I want to write a rule in Prolog that returns the even elements in a given list. For example: even_elements([1,2,3,4], Result) would return Result: [2,4]

Here is what I have so far:

% This is my base case.
even_elements([H|T], Result) :- (0 is mod(H,2) -> Result = [H|T] ; Result = T). 

% This is my recursion.
even_elements([H|T], [H|NT]) :- even_elements(T, NT).

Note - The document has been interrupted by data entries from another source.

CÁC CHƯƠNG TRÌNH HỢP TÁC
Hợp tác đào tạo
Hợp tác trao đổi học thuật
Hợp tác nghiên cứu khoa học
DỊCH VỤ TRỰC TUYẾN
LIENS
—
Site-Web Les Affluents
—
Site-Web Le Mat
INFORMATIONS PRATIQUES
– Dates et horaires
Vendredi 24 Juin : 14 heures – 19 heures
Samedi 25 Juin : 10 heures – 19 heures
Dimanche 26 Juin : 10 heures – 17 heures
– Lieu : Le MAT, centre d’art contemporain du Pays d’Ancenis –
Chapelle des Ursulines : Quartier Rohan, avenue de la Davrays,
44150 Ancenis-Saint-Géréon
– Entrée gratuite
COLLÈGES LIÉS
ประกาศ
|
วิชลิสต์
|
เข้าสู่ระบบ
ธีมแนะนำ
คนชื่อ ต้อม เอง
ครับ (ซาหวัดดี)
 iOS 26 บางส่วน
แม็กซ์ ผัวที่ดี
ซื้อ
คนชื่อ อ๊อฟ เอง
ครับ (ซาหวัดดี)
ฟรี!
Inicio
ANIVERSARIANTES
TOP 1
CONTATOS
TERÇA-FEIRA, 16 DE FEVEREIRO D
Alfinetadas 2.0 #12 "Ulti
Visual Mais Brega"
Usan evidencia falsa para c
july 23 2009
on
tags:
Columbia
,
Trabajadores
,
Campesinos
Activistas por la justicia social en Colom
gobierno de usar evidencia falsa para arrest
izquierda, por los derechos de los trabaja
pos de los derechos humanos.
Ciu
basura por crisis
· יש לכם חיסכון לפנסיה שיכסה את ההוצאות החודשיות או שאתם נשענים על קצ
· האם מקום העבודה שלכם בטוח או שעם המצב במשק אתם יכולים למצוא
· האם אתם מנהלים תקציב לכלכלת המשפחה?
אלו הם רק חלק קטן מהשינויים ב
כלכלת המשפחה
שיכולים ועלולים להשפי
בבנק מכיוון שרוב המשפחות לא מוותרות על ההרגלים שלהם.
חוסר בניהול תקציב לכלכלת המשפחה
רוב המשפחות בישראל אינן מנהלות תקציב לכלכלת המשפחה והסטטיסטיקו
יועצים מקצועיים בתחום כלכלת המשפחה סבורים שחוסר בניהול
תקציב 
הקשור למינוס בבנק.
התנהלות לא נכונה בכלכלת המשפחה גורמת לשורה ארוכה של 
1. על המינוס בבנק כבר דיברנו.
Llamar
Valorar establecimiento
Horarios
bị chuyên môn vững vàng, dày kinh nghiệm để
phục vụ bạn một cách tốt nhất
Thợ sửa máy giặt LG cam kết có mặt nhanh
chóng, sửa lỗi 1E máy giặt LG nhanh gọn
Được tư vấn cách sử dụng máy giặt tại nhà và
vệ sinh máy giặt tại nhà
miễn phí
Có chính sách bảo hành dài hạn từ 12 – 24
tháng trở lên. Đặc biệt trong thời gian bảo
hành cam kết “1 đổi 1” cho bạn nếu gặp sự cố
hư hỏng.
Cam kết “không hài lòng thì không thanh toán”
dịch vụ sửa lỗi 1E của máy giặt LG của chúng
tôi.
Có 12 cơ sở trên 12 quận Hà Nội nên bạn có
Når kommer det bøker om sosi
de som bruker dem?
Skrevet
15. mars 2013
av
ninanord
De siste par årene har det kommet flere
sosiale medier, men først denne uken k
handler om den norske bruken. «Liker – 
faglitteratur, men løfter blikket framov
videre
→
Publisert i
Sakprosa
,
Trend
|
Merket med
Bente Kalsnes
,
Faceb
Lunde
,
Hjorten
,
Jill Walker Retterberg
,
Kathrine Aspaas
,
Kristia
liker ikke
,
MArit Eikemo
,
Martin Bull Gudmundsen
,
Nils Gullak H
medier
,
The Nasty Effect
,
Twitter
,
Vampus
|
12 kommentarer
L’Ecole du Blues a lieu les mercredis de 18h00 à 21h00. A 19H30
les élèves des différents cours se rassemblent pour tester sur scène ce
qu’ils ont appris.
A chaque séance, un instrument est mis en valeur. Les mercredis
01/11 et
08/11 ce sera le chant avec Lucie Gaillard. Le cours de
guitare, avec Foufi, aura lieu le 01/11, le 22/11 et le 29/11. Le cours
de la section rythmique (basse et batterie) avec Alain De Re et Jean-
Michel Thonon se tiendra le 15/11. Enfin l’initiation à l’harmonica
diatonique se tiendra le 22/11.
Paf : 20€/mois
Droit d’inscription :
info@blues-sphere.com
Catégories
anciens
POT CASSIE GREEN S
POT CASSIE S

The base case works properly and eliminates the first element if it is odd; but the recursion doesn't change anything. Any tips on how to complete the recursion is appreciated.

2
listrecursionprolog
The base case does not look like a base case.Willem Van Onsem

2 Answers

2
votes

Often the base case in list processing deals with the empty list. Indeed, we can just write:

even_elements([], []).

For the recursive case, we can use quite a lot from your base case, the only thin that we still need to do is recurse on the tail of the list, so:

even_elements([H|T], Result) :-
    (  0 is mod(H,2)
    -> Result = [H|T2]
    ;  Result = T2
    ),
    even_elements(T, T2).

That being said, there is no need to implement the logic to filter a list. You can make use of the include/3 predicate [swi-doc], and thus define an even predicate:

even(N) :-
    0 is N mod 2.

Then we can filter with:

even_elements(L, R) :-
    include(even, L, R).

This then gives us:

?- even_elements([1,4,2,5], R).
R = [4, 2].
1
votes

I also found this solution from this post although Willem's answer is way more readable:

even_elements(L1,L2):-findall(X,(member(X,L1), X mod 2=:=0),L2).